= Beginning of Section =

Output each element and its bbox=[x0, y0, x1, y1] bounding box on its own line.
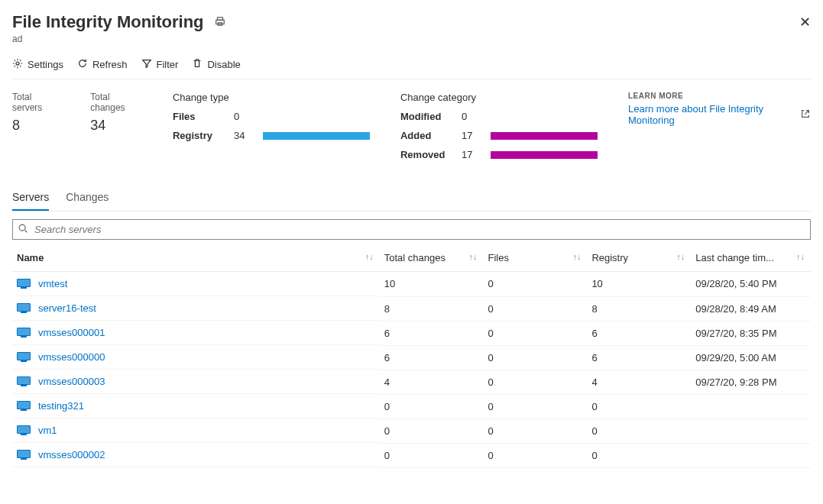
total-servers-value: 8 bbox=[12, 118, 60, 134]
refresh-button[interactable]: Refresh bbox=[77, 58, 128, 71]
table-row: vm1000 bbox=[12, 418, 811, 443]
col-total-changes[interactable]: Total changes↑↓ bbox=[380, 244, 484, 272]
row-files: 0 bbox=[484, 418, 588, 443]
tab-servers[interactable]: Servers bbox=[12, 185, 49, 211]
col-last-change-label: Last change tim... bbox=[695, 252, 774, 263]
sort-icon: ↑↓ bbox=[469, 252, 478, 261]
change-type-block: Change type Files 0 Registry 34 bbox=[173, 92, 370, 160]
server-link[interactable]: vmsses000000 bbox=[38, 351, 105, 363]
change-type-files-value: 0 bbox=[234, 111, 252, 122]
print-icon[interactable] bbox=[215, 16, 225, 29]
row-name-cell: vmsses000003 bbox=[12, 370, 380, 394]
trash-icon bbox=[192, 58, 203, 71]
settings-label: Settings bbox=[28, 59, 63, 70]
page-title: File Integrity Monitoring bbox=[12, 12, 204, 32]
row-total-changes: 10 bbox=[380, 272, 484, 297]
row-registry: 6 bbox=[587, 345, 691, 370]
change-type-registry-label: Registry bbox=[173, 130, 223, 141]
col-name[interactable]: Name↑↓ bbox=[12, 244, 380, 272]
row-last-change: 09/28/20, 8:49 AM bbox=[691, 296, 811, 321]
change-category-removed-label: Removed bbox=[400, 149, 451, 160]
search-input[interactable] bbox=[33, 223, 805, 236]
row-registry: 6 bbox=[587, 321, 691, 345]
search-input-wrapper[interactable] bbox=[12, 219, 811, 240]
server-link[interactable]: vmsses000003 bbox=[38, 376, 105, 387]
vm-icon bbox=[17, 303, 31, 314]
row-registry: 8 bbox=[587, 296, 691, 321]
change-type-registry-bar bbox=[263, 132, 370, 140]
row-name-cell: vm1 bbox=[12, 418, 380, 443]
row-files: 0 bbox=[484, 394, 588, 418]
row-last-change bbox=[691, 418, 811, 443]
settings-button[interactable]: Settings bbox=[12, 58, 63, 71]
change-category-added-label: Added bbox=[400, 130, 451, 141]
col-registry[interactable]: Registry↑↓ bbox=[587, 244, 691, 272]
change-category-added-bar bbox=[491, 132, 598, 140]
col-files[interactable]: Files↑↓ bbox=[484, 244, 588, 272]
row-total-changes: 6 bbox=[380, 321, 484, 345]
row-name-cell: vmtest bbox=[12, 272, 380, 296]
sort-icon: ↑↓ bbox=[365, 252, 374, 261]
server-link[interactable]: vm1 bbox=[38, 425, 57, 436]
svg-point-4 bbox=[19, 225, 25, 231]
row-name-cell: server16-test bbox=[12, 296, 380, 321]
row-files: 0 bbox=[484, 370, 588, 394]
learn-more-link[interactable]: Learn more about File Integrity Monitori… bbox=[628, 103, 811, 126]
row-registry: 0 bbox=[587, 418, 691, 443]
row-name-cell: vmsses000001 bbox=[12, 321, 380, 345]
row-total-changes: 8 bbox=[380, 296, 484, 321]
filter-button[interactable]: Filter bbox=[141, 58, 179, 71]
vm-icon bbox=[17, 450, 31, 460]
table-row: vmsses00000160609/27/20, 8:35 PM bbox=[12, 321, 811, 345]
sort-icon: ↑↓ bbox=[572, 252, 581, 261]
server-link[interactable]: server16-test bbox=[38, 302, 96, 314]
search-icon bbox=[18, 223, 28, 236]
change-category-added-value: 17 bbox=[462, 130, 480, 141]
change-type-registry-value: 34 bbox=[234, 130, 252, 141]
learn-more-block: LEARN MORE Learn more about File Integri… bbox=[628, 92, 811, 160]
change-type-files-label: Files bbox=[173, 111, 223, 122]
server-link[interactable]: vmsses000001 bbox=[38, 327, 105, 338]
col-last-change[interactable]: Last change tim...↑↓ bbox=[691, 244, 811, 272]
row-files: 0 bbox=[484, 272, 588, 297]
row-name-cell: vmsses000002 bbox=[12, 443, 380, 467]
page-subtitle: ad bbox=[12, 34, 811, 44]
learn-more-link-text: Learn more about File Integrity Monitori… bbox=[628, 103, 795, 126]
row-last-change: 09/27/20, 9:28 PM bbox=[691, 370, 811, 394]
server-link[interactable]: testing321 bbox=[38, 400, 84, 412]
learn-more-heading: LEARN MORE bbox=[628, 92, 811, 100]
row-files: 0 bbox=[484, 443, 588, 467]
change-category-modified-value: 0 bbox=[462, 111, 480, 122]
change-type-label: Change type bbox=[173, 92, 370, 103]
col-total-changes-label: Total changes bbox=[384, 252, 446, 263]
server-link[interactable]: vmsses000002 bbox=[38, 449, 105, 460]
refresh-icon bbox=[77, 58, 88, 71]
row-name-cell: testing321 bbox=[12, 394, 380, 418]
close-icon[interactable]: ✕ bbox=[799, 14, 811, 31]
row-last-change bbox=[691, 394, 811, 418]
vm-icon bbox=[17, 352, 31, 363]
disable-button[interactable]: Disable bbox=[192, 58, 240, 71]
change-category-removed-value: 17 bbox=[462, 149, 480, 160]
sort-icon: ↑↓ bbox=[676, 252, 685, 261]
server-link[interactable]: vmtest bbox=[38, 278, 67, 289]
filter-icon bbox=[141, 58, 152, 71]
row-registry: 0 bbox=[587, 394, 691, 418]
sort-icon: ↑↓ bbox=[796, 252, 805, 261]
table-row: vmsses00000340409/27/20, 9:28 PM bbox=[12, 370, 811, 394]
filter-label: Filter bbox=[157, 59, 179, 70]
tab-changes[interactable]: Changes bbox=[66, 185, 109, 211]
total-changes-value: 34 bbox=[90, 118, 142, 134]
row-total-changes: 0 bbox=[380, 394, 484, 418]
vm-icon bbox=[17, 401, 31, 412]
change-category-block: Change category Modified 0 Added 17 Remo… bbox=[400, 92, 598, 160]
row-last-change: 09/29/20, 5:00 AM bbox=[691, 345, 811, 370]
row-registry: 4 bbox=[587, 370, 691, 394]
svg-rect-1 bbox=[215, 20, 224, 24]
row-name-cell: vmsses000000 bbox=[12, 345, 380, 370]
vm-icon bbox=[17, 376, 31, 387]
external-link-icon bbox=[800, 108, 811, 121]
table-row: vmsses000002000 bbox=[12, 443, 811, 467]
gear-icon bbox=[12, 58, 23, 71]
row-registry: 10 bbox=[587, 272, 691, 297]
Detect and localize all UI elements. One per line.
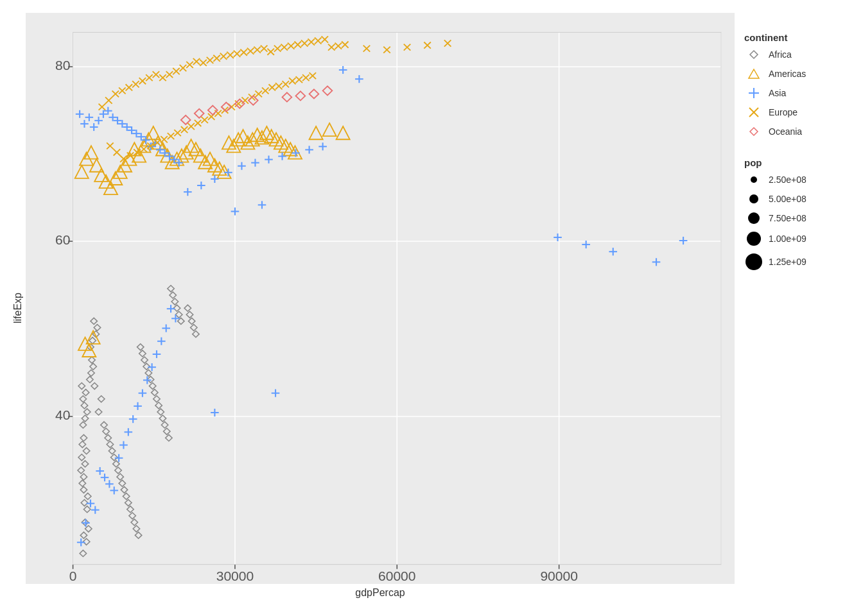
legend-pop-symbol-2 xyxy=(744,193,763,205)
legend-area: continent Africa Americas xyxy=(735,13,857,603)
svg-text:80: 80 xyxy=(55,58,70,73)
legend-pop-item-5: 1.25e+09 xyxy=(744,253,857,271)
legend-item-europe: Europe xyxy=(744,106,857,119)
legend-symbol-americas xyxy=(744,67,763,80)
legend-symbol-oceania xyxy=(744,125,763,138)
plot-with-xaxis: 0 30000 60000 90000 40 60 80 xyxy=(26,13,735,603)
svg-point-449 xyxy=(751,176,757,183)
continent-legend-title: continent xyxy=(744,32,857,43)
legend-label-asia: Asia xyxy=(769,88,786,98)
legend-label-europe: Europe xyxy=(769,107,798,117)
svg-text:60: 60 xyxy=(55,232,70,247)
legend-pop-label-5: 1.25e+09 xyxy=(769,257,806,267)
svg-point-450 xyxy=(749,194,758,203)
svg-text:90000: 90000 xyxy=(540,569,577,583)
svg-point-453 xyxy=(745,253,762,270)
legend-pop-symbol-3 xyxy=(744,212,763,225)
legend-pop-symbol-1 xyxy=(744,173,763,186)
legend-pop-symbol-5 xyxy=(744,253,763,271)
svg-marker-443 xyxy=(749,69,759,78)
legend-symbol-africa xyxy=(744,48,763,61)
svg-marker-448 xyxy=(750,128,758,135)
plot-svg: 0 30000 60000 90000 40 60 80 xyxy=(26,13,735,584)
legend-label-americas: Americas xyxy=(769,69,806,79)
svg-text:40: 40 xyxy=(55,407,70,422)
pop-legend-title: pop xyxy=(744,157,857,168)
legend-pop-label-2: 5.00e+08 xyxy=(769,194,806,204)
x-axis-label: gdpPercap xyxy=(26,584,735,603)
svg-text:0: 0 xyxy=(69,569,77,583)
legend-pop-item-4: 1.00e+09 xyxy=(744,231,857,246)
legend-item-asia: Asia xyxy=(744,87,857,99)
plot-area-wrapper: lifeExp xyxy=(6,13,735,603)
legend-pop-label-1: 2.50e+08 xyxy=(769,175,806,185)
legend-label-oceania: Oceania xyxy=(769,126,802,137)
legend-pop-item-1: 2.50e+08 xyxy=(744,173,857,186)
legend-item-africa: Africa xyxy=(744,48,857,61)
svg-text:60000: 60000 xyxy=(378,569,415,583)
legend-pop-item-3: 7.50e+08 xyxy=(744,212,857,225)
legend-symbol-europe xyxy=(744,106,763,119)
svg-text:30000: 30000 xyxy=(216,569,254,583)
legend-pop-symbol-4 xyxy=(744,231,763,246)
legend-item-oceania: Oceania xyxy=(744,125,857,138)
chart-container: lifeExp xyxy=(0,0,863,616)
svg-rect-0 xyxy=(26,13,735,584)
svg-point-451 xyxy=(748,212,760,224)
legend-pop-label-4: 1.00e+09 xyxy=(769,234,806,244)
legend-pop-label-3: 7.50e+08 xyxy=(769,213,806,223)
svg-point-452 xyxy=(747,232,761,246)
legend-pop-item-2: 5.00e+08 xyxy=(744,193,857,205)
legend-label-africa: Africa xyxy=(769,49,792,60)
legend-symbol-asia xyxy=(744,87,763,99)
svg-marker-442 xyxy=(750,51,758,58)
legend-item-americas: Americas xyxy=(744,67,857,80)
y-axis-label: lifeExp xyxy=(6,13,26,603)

= End of Section =

ASSIGNED TASK:
Copy out every line from the data above in which the word "point" occurs.

TASK RESPONSE:
svg-point-4 bbox=[19, 225, 25, 231]
svg-point-449 xyxy=(751,176,757,183)
svg-point-450 xyxy=(749,194,758,203)
svg-point-453 xyxy=(745,253,762,270)
svg-point-451 xyxy=(748,212,760,224)
svg-point-452 xyxy=(747,232,761,246)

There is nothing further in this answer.